In this tutorial I will walk you through the following steps
0. Setting things up
1. Import MS/MS data
2. Build a data processing pipeline
3. Compute spectra similarities: Cosine score
4. Compute spectra similarities: Modified Cosine score
Building on this tutorial there will be more parts, so far:
part II — Compute spectra similarities using Spec2Vec
0. Setting things up
(skip this part if you already know your way around Python)
First of all: get over this first frightening barrier of using Python
Only very little (or no) Python experience? You’re a researcher and are afraid your programming skills might not be enough? Don’t worry too much, plenty of researchers start exactly from that point. In my opinion, learning Python by tackling a concrete problem that you care about can be great way to make friends with Python (which you won’t regret doing!).
Set things up:
The easiest way to work with Python is by using Anaconda. You can download and install it from here. It is Python + a packaging manager (conda), and brings you everything you need to get started with Python including an editor (Spyder) and great tools to develop and prototype Python code (Jupyter Notebook, JupyterLab).

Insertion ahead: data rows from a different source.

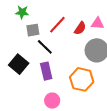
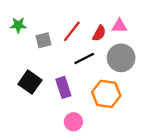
green star: (22, 12) -> (18, 25), moved
black line: (45, 47) -> (84, 59), moved, turned -66

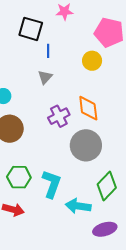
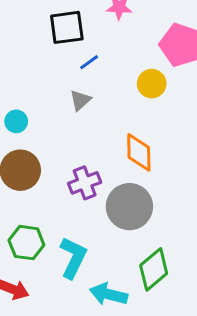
black square: (31, 29) -> (67, 27), turned -30
blue line: (48, 51) -> (89, 62), turned 48
purple cross: (59, 116) -> (85, 183), moved

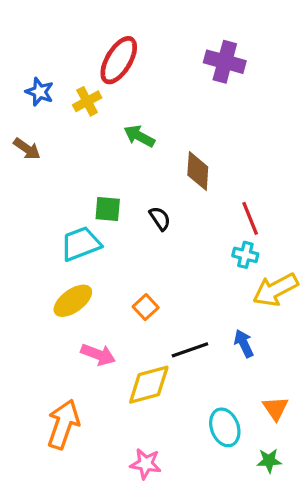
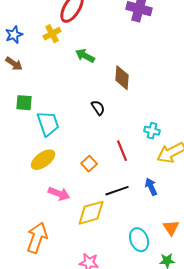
blue star: (40, 92) -> (14, 35), moved, turned 30
green square: (108, 209) -> (24, 103), moved
red line: (250, 218) -> (122, 151), moved
cyan trapezoid: (81, 244) -> (48, 124), turned 92

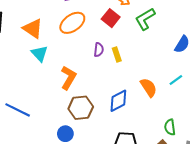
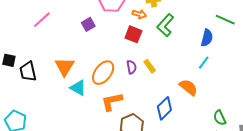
orange ellipse: (72, 23) -> (103, 73), moved
orange triangle: (33, 28) -> (65, 67), turned 45
orange L-shape: (68, 78) -> (112, 102), turned -115
cyan line: (176, 80) -> (204, 63), moved

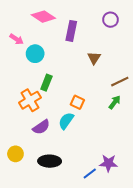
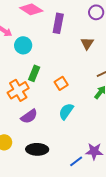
brown triangle: (94, 58) -> (87, 43), moved
orange square: (77, 102) -> (61, 83), moved, turned 32
cyan semicircle: (66, 121) -> (66, 111), moved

As for many researchers, using separate environments with conda might not be straightforward at first. That’s normal. But this is a good moment to get used to it. It essentially means you create an own Python environment with a particular Python version and the additional packages you need for your project. By doing so you will avoid that it will clash with any other Python project that you are doing now or in the future. You can do this with conda (which you have if you installed Anaconda), by running the following from the terminal:
conda create --name matchms python=3.8
conda activate matchms
conda install --channel bioconda --channel conda-forge matchms
What this does is: 1) Create a new environment with name “matchms” that has Python version 3.8. Then 2) you activate this environment after which you will be working “in” this environment until you switch to another one. And finally, 3) you install matchms in that environment which will also install all packages that matchms needs to run properly. Now we are ready start coding with matchms!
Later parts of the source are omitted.